EXERCISE MATERIALS>
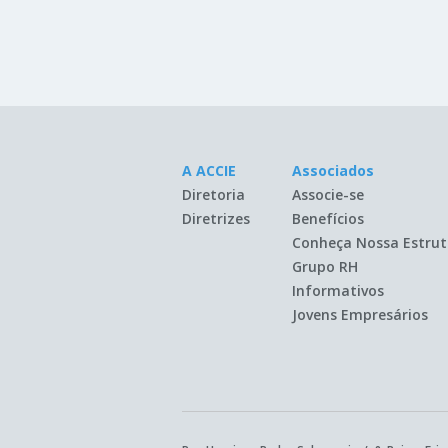
A ACCIE
Associados
Diretoria
Associe-se
Diretrizes
Benefícios
Conheça Nossa Estrut
Grupo RH
Informativos
Jovens Empresários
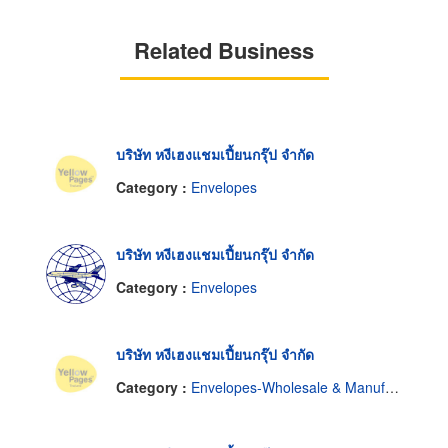
Related Business
บริษัท หงีเฮงแชมเปี้ยนกรุ๊ป จำกัด
Category :
Envelopes
บริษัท หงีเฮงแชมเปี้ยนกรุ๊ป จำกัด
Category :
Envelopes
บริษัท หงีเฮงแชมเปี้ยนกรุ๊ป จำกัด
Category :
Envelopes-Wholesale & Manufacturers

WHAT IS BEING ASKED>
Every line of the listing above is to be retyped exactly, but the pictures are to be dropped.

COMPLETED EXERCISE>
A ACCIE
Associados
Diretoria
Associe-se
Diretrizes
Benefícios
Conheça Nossa Estrut
Grupo RH
Informativos
Jovens Empresários
Related Business
บริษัท หงีเฮงแชมเปี้ยนกรุ๊ป จำกัด
Category :
Envelopes
บริษัท หงีเฮงแชมเปี้ยนกรุ๊ป จำกัด
Category :
Envelopes
บริษัท หงีเฮงแชมเปี้ยนกรุ๊ป จำกัด
Category :
Envelopes-Wholesale & Manufacturers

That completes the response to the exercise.